◆ **EXERCISE PROMPT**
Everything in the data except the pictures belongs in your answer, copied exactly.

◇ ◇ ◇ ◇ ◇ ◇ ◇

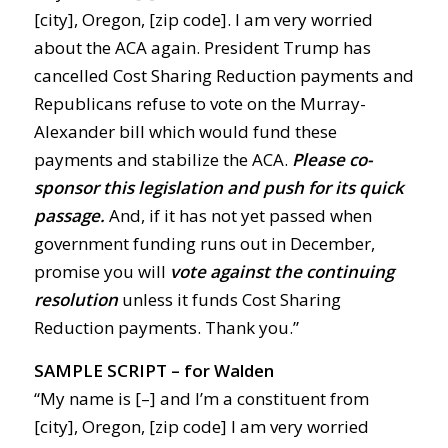
[city], Oregon, [zip code]. I am very worried
about the ACA again. President Trump has
cancelled Cost Sharing Reduction payments and
Republicans refuse to vote on the Murray-
Alexander bill which would fund these
payments and stabilize the ACA.
Please co-
sponsor this legislation and push for its quick
passage.
And, if it has not yet passed when
government funding runs out in December,
promise you will
vote against the continuing
resolution
unless it funds Cost Sharing
Reduction payments. Thank you.”
SAMPLE SCRIPT – for Walden
“My name is [–] and I’m a constituent from
[city], Oregon, [zip code] I am very worried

◇ ◇ ◇ ◇ ◇ ◇ ◇

◆ **RESULT**
[city], Oregon, [zip code]. I am very worried
about the ACA again. President Trump has
cancelled Cost Sharing Reduction payments and
Republicans refuse to vote on the Murray-
Alexander bill which would fund these
payments and stabilize the ACA.
Please co-
sponsor this legislation and push for its quick
passage.
And, if it has not yet passed when
government funding runs out in December,
promise you will
vote against the continuing
resolution
unless it funds Cost Sharing
Reduction payments. Thank you.”
SAMPLE SCRIPT – for Walden
“My name is [–] and I’m a constituent from
[city], Oregon, [zip code] I am very worried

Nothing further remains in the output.